Black jack are of high importance to many island fisheries, but are rarely encountered in most continental fisheries. The species has a reputation as a gamefish, and is variably considered a terrible or excellent food fish, although several cases of ciguatera poisoning have been attributed to the species.

The black jack is a benthopelagic species rarely found in shallow inshore waters, preferring deep, clear offshore waters[15] of depths from 12 to 354 m.[16] The species is most common in insular oceanic habitats and around offshore islands, rarely found close to the continents.[17] The black jack inhabits deep reefs and reef drop offs,[17] also being common around oceanic seamounts.[18][19] It has been recorded from lagoons in the Solomon Islands.[20]


The black jack is a large fish, and is confidently known to grow to a length of 1 m and a weight of 17.9 kg,] although is more common at lengths under 70 cm.

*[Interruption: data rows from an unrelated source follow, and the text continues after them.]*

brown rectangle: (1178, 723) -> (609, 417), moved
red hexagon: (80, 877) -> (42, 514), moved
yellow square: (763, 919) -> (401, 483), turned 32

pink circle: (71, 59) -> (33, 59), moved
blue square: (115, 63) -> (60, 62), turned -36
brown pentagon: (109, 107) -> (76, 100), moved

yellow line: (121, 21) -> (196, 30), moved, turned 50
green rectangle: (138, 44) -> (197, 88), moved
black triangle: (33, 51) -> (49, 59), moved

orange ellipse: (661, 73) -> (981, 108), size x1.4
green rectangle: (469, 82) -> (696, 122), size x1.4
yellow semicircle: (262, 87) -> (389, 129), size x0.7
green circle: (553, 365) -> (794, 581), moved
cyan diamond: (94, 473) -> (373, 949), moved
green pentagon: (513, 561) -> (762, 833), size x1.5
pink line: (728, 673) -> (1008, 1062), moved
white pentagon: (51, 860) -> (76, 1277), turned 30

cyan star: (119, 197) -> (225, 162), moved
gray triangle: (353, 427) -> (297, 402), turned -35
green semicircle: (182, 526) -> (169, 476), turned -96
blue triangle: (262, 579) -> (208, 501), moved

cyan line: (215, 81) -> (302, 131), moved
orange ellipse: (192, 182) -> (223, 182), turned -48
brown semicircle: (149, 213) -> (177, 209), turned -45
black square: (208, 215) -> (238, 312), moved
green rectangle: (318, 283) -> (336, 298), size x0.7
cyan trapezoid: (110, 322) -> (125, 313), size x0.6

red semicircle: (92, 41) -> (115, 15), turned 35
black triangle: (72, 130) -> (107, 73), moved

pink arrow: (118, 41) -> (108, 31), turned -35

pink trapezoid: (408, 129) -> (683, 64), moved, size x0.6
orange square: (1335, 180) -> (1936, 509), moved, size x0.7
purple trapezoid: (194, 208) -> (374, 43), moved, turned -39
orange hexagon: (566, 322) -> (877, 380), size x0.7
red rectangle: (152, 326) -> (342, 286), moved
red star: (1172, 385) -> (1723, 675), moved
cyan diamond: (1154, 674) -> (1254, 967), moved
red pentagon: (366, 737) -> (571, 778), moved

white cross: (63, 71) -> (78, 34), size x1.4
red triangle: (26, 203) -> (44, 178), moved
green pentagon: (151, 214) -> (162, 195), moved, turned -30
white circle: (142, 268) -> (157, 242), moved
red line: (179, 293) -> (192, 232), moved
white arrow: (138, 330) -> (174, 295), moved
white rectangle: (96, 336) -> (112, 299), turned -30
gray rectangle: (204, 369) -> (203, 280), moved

At least one source asserts a fish of 2.21 m has been reported, which if true would make the black jack the second largest species of carangid behind the yellowtail amberjack (2.5 m).

The black jack has a similar overall body shape to the other members of Caranx, having an oblong, compressed form, with the dorsal profile more convex than the ventral profile. This convexity is most pronounced at the head, which slopes steeply downwards, giving the head profile a very angular appearance. The profile between the snout and the nape is concave, with this indent centred near the nostrils.

The mouth is fairly large compared to other members of its genus and the maxilla extends to under the centre of the eye.] The upper jaw contains a series of strong outer canines with an inner band of smaller teeth, while the lower jaw contains a single row of widely spaced conical teeth.

The dorsal fin of the black jack is in two sections; the first has 8 spines and the second 1 spine and 20 to 22 soft rays. The anal fin has 2 anteriorly detached spines and 16 to 19 soft rays. The lobes of both the dorsal and anal fins are elongated. The pelvic fins contain 1 spine and 21 soft rays, while the pectoral fins are falcate and longer than the head.

The lateral line has a pronounced and moderately long anterior arch, with the curved section intersecting the straight section below the lobe of the second dorsal fin. The curved section of the lateral line contains around 50 scales[24] while the straight section 26 to 32 strong scutes. The caudal peduncle also has paired bilateral keels. The chest is completely covered in scales, which like the rest of the body are small and cycloid in nature. The species has 23 to 30 gill rakers in total and there are 24 vertebrae present.

The body of the black jack is a uniform olive to brown, grey and even black colour along the back that lightens to a grey-blue near the underside of the fish. The fins are grey to black, and the scutes are black. The upper limit of the operculum often has a small dark spot present, usually smaller than the pupil.